Human papillomaviruses (HPV) would be detected in 70–80% of oropharyngeal cancers, the incidence of which had reached epidemic proportions. Regarding the status of the viral genome in these cancers, the current paradigm includes three types; one is the episomal viral genome, the other two are respectively the integration between viral genome and the host genome, and the mixture of the second one with the episomal HPV genomes. The last one had been confirmed the mischaracterizing by integrated HPV genomes and consisted of virus–human hybrid episomes. Most of the hybrid episomes are consistent with the replication of original HPV.

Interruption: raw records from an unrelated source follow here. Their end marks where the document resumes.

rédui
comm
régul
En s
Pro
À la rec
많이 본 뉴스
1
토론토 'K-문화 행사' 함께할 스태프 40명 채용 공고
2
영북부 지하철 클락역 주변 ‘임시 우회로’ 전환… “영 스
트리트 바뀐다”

       According to the data from the Cancer Genome Atlas (TCGA), head and neck cancer was resulted from three types of HPV genome. Combined all the present data, “mixed” tumors were studied and confirmed to be derived from the replicated sequences between the viral and human. As integrated with viral genomes, the interpretation of outcome for HPV-positive patients was muddied. During de-escalation trials which were important for patients at increased risk, result shown that the patients should be the people with truly integrated tumors. More works need to be done in further. In current, researchers had studied on establishing cell lines from head and neck cancers, through the status of the viral genome at very early passage, to ensure that the viral genome would not be integrated by medium-term cell culture. If E2/E5 expression was lack in situ hybridization between E6/E2/E5 RNA and tumor samples, worse clinical outcomes would appear. The HPV and clinical research organizations should open mind about the proposed model and study further.